A fair summary of the line of cases would seem to be that:

a)     Circumstances alter cases.  If unfortunately you find yourself amidst disaster, then look carefully at the facts to try to detect an escape hatch.

b)    Investing in timely reporting and good professional advice to keep matters up to date is likely to be money well spent, both financially and emotionally.

 A TAX IN TIME SAVES NINE.

Private Expenditure and The Importance of Keeping Records

A recent tribunal case (D White v HMRC) again highlighted the importance of keeping accurate records for tax purposes, this time in a case involving private expenditure on a company credit card.

The Director used the card for both business and private expenditure, but there were no accurate records to enable them to determine the amount of private expenditure.  HMRC therefore argued that the Director’s loan account was incorrect and raised assessments under the rules on cash equivalent of benefits treated as earnings.

The taxpayer appealed against the assessments but had no evidence to show that the HMRC figures were incorrect.  There was nothing to show that private expenditure had been reimbursed, or that the director’s loan account had been suitable adjusted.
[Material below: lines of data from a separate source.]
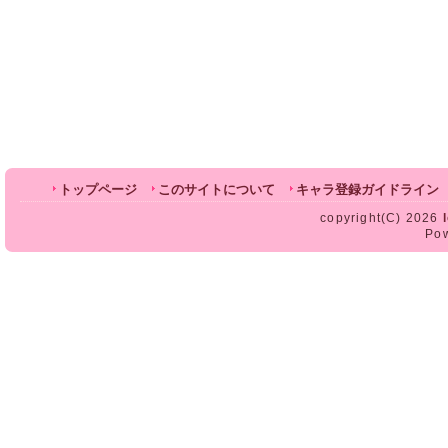
トップページ
このサイトについて
キャラ登録ガイドライン
copyright(C) 2026
Po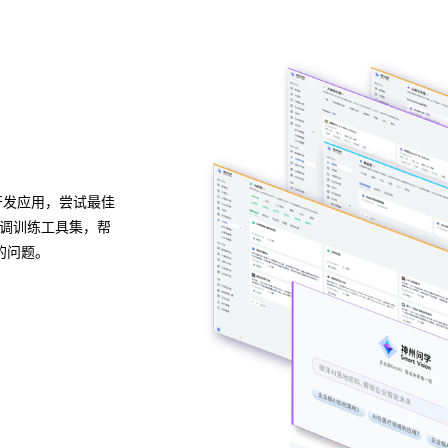
多种应用构建方式
灵活适配开箱即用
页等结构化与非结构
支持无代码、低代码、全代码三种配置方式，5种应
控制，保障数据安
缝融合企业业务系统。BG大游集团问学预置了多种
模板，高效解决企业开发使用应用的各种难题。
预约专家咨询 >>
下载BG大游集团问学介绍 >>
The tribunal had no choice but to dismiss the appeal.  This shows the importance of keeping accurate records as, once HMRC have raised an assessment, it is generally up to the taxpayer to prove that they are not correct.  This can be difficult if the records are not sufficient to do so.
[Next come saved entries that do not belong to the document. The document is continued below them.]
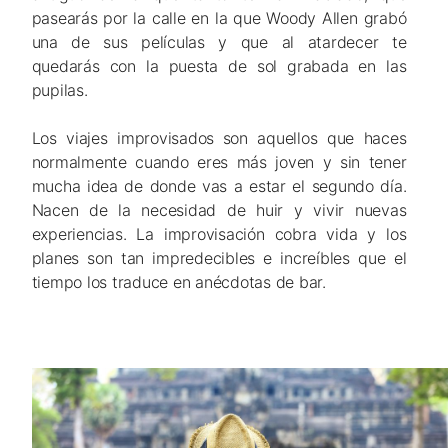
pasearás por la calle en la que Woody Allen grabó
una de sus películas y que al atardecer te
quedarás con la puesta de sol grabada en las
pupilas.
Los viajes improvisados
son aquellos que haces
normalmente cuando eres más joven y sin tener
mucha idea de donde vas a estar el segundo día.
Nacen de la necesidad de huir y vivir nuevas
experiencias. La improvisación cobra vida y los
planes son tan impredecibles e increíbles que el
tiempo los traduce en anécdotas de bar.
Taxpayers Hunted and Lynched

The Blog this week could be described as dark tales from the Brothers Grimm entitled “What happens to those who ignore HM Revenue and Customs…”
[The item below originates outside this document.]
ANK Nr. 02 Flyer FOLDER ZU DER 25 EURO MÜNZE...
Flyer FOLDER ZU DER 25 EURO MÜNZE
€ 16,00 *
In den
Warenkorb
Do not be too scared!  Whilst the Brothers Grimm tales tend to have awful endings – as do the stories of the poor souls in the cases described in the Blog – they are the ones who have ignored the warnings and neglected dealing with HMRC with due and proper respect.  For years many seem to get away with it.  However, the final conclusion seems inevitable to Observers.  Neglect means ignoring that invariably the Mills of God (and HMRC) may grind slowly, but they grind exceedingly fine.  It is prudent to take professional advice before the sack of corn representing your life is thrown down the hopper into the grinding wheel.

Looking at likely outcomes those who take advice from their properly qualified professional advisors generally come out far better.  Prior neglect will cost – often significantly – but making disclosure and then negotiating a fair deal makes personal and economic sense.  Just compare getting matters settled to being sent to jail or having your assets seized under the Proceeds of Crime Act, let alone the miserable anticipation of waiting for it to happen.

3 recently reported cases exemplify the lesson.  Stephen Douce only declared a low household income, where in fact he was earning far more.  The under-declarations resulted in a loss to HMRC of VAT, income tax, NIC and tax credits.  He was sent to jail.

Mr Lynch was discovered to have failed to declare a particular source of income.  The Courts held that the degree of suspicion was sufficient for there to be ‘discovery’ under S29 TMA 1970 and for procedures to be taken under the Proceeds of Crime Act, reflecting gains obtained illicitly over the preceding 20 year period.  Unexplained deposits and credit card payments from unexplained sources amounted to sufficient evidence of undeclared income.  The tax assessments stood.

The Hunt case shows financial irregularities can have other long term consequences.  Again, taking proper advice regarding prompt disclosure may well have helped Mr Hunt, a Financial Advisor, avoid having his new business tainted because he was deemed not to be a ‘fit and proper person’ under FSMA regulations.  He lost in court, even though he argued his original criminal conviction ought to be ‘spent’ because it took place in 1993 so was over 20 years ago.

The advice to clients is take proper advice and then act promptly.  Ignore HM Revenue and Customs at your peril!  The alternative consequences are likely to be costly and last most of a lifetime.